“—I pray you, as I pronounced it to you, trippingly—”
While I was poking about, looking for what I’d said back in the day about ostranenie and the unheimlich (mostly I was trying to remember that push-me-pull-you refrain, oh I see, oh I get it, which I didn’t end up using, but make what you will of the fact I forgot), anyway, I ended up over at the Mumpsimus, contemporaneously, and saw a link in a linkdump that said, “Elves killed by punk rock,” and of course I clicked on it. —Wouldn’t you?
Magic—or more precisely, the “magical”—was one of the first casualties of punk rock. As guitar solos contracted and song structures were shaved to a stump, with amazing speed we lost our dragons, our druids, our talking trees—the whole seeping, twittering realm of the fantastic was suddenly banished, as if by a lobotomy. It survived, lurkingly, in the lower realms of heavy metal and Goth, but no one would ever again fill a stadium by singing about Gollum, the evil one. Punk rock had killed the elves.
And, well, I mean, you know what I’m gonna say about that.
Magic will not be contained. Magic breaks free. It expands to new territories, and it crashes through, barriers, painfully, maybe even dangerously, but, ah, well. There it is. Magic, uh, finds a way.
—And we can quibble about category errors and gestures and deeds and what does or doesn’t count as punk rock to a high school kid in 1987, casting about for whatever wonder-generating mechanisms are in reach, and maybe it’s less punk and more sludge, I don’t know, you can head over to YouTube to listen to the subjects of this fifteen-year-old review for yourself, but mostly the reason I’m mentioning this at all is something from the end of it, said by Dead Meadow’s singer and guitarist, Jason Simon. “These writers,” he says, “to me—”
(—he’s talking about the writers that the writer says he said are his favorites, and these writers of course are folks like H.P. Lovecraft, Algernon Blackwood, William Hope Hodgson, and Arthur Machen—)
These writers, to me, are just a celebration of pure imagination.
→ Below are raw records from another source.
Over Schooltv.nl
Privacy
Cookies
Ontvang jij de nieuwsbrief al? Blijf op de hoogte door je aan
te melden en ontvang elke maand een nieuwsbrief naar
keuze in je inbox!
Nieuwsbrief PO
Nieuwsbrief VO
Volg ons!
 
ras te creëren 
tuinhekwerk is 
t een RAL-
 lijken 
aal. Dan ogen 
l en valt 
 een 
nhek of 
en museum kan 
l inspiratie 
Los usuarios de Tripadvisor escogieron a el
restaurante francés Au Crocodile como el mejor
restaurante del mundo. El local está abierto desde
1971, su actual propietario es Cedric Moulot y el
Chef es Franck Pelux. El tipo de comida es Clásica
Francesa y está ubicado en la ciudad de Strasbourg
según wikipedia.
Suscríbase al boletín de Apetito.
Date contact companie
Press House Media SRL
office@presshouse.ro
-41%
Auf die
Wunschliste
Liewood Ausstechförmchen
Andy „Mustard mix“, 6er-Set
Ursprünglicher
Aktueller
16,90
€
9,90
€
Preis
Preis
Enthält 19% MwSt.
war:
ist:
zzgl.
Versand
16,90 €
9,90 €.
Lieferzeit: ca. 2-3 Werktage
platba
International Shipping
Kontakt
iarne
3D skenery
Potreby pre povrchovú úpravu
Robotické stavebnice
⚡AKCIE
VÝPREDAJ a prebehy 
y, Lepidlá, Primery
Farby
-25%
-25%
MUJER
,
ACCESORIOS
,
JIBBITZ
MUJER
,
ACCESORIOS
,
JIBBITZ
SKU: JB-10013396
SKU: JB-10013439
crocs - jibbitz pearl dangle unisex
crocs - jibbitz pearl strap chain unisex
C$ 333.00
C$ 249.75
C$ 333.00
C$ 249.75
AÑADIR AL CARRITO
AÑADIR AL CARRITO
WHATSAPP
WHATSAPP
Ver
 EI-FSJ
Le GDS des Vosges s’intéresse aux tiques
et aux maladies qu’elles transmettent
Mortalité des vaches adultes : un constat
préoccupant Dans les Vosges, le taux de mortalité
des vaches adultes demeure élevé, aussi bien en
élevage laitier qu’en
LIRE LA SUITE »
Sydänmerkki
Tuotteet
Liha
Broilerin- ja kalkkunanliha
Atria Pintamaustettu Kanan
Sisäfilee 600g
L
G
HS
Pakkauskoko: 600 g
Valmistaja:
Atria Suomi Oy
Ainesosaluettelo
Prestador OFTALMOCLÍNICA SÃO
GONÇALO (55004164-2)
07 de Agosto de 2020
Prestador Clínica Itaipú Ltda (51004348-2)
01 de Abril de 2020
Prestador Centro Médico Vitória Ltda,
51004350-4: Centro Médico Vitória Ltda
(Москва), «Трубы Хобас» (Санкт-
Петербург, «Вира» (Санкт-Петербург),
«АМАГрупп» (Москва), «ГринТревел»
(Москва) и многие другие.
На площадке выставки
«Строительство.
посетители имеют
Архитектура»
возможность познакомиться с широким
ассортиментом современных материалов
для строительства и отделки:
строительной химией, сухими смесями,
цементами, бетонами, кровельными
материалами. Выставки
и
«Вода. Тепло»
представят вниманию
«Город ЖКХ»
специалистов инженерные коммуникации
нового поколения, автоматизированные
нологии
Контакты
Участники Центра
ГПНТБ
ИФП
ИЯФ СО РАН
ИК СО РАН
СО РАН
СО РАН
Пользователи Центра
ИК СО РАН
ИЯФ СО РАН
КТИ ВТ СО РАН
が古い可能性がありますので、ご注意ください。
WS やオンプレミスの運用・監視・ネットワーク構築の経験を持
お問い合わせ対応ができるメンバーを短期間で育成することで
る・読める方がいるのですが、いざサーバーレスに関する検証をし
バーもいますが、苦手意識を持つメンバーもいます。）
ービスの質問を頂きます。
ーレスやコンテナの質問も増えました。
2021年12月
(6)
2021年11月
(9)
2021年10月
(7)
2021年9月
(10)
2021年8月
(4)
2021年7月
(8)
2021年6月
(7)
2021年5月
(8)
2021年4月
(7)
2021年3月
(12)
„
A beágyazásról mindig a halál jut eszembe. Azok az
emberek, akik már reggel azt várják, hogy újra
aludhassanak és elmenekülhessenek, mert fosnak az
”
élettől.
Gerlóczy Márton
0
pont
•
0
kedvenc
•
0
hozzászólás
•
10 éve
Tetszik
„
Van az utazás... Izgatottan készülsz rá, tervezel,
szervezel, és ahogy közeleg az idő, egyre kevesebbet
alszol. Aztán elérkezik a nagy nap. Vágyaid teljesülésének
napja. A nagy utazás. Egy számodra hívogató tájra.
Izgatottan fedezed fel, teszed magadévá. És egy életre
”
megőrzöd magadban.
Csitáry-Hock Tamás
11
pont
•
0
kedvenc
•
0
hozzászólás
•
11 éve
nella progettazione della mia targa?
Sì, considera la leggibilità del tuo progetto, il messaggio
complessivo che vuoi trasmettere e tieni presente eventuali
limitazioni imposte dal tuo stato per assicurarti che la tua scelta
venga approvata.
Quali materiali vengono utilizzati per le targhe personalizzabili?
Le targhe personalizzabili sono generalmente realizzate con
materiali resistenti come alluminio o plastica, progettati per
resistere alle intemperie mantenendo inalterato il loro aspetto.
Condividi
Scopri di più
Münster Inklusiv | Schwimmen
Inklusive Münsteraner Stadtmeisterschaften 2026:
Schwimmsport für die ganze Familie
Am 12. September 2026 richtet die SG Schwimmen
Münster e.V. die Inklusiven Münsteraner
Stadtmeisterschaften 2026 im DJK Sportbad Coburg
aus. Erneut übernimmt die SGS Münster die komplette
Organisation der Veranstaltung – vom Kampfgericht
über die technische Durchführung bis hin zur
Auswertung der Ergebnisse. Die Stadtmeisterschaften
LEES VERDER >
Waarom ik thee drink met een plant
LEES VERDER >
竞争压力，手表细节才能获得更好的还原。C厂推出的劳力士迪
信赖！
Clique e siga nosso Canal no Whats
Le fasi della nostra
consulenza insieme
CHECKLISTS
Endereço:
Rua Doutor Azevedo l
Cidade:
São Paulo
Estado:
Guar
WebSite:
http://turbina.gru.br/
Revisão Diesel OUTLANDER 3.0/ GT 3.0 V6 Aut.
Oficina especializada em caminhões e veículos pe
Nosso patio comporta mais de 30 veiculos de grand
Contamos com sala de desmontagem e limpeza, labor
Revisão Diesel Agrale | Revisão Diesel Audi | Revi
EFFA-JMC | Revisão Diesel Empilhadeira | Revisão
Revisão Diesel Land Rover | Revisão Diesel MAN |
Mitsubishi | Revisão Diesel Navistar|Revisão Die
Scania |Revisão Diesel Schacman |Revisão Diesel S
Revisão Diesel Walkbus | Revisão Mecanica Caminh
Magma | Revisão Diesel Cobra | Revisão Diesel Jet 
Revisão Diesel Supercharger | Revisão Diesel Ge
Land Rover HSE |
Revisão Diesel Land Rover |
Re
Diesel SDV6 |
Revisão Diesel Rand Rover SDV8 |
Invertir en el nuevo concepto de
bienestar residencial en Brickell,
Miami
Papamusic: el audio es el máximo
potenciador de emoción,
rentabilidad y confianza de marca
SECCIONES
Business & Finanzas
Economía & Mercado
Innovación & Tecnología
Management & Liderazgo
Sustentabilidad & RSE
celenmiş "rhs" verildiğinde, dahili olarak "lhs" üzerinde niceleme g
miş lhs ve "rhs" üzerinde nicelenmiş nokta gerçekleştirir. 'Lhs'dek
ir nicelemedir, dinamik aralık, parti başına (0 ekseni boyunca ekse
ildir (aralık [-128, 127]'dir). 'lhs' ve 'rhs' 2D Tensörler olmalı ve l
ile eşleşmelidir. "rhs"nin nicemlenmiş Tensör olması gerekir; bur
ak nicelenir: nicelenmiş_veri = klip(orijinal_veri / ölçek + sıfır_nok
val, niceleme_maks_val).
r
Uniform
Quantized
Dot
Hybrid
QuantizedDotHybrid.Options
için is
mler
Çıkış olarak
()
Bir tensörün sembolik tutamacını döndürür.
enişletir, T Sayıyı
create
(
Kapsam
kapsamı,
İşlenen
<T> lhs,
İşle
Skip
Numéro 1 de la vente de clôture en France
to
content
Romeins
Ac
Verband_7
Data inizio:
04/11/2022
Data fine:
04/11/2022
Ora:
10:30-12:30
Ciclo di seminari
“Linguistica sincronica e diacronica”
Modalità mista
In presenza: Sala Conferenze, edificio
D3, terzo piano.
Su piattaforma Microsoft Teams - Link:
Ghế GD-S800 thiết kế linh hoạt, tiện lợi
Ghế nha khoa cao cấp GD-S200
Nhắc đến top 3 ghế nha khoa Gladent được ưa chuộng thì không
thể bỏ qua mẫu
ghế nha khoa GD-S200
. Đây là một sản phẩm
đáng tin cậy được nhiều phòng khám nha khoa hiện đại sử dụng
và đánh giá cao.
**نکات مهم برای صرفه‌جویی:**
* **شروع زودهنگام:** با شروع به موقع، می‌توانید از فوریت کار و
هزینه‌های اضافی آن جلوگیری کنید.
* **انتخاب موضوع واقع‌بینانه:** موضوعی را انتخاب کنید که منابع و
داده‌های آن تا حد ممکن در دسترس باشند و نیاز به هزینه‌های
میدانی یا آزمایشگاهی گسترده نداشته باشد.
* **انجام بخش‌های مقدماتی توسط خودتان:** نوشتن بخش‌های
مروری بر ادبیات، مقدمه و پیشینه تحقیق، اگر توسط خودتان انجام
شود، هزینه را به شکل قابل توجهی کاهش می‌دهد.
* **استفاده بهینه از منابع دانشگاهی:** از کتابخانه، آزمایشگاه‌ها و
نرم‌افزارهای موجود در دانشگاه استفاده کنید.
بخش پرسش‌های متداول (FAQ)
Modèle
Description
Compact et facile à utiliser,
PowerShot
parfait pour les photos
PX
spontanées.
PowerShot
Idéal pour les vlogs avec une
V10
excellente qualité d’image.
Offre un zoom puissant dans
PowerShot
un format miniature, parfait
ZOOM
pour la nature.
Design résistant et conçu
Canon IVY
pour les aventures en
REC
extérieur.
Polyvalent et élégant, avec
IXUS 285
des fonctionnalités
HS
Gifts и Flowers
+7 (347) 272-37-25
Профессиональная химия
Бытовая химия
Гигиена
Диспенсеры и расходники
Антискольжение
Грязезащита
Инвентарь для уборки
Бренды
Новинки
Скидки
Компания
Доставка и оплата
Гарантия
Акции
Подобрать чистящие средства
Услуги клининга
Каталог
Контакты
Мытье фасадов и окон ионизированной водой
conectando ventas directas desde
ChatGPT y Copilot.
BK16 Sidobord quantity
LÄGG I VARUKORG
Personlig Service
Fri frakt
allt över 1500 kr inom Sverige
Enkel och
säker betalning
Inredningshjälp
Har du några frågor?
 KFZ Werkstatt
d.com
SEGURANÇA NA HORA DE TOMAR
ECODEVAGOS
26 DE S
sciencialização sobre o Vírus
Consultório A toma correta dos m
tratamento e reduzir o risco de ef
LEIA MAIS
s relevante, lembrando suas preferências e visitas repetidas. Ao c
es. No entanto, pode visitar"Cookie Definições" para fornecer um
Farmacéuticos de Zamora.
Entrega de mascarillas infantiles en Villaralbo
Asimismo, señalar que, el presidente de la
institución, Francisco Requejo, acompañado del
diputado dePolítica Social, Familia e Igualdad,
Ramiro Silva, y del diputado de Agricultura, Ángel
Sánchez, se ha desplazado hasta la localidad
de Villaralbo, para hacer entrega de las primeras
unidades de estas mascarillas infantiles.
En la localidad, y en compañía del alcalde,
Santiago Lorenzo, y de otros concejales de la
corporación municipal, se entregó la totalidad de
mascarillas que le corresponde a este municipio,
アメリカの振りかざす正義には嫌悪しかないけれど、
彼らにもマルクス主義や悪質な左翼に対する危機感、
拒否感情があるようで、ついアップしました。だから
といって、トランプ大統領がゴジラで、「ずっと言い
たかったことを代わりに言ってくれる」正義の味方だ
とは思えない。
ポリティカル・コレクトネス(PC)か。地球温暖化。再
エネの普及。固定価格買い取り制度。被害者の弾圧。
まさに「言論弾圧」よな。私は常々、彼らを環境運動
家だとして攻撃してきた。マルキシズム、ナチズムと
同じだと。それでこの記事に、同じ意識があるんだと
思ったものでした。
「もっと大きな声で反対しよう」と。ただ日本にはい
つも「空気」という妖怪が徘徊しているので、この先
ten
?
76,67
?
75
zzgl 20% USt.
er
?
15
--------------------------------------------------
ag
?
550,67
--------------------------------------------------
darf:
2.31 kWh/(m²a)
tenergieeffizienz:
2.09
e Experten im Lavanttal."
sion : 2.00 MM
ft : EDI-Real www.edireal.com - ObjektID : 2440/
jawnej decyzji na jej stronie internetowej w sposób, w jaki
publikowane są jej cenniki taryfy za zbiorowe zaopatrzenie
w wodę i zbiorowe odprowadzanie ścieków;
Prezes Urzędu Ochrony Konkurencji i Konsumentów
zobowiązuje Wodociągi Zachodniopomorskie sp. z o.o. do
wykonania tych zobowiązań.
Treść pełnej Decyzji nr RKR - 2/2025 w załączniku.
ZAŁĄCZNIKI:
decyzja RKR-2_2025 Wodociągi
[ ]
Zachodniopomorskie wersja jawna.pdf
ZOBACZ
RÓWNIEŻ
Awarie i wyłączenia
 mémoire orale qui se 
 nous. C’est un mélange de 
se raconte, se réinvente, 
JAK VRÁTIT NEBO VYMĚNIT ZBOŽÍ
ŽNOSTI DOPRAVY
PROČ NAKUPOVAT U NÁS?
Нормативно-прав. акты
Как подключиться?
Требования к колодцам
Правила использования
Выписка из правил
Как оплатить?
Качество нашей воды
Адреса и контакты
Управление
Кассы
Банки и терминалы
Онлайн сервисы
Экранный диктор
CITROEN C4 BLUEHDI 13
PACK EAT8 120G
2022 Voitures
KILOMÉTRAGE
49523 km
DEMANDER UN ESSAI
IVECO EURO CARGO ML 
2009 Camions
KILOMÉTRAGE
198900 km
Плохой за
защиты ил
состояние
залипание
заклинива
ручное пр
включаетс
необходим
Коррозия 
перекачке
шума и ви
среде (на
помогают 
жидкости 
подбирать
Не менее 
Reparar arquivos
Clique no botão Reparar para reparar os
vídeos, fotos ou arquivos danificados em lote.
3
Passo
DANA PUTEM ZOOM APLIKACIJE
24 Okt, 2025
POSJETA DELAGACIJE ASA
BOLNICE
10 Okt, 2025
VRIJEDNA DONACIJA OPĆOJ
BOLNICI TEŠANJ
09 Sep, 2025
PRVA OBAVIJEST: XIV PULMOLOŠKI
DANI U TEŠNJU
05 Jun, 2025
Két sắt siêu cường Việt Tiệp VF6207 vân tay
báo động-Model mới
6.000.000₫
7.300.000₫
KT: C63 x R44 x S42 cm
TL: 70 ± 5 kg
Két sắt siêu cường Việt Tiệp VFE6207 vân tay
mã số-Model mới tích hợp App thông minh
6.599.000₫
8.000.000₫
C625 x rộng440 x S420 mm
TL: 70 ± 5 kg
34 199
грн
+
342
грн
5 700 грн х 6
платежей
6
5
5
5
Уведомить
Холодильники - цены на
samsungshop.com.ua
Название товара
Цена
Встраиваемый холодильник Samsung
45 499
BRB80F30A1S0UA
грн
And it seems like the imagination is suffering these days—so many images coming at you, so shallow and so fast. We’re trying to create songs with some space in them, some imaginative space, to give people some room.
It’s an importantly counterintuitive point, about how the imagination suffers under the onslaught of imagination, and how absolutely vital it is to give the audience some credit.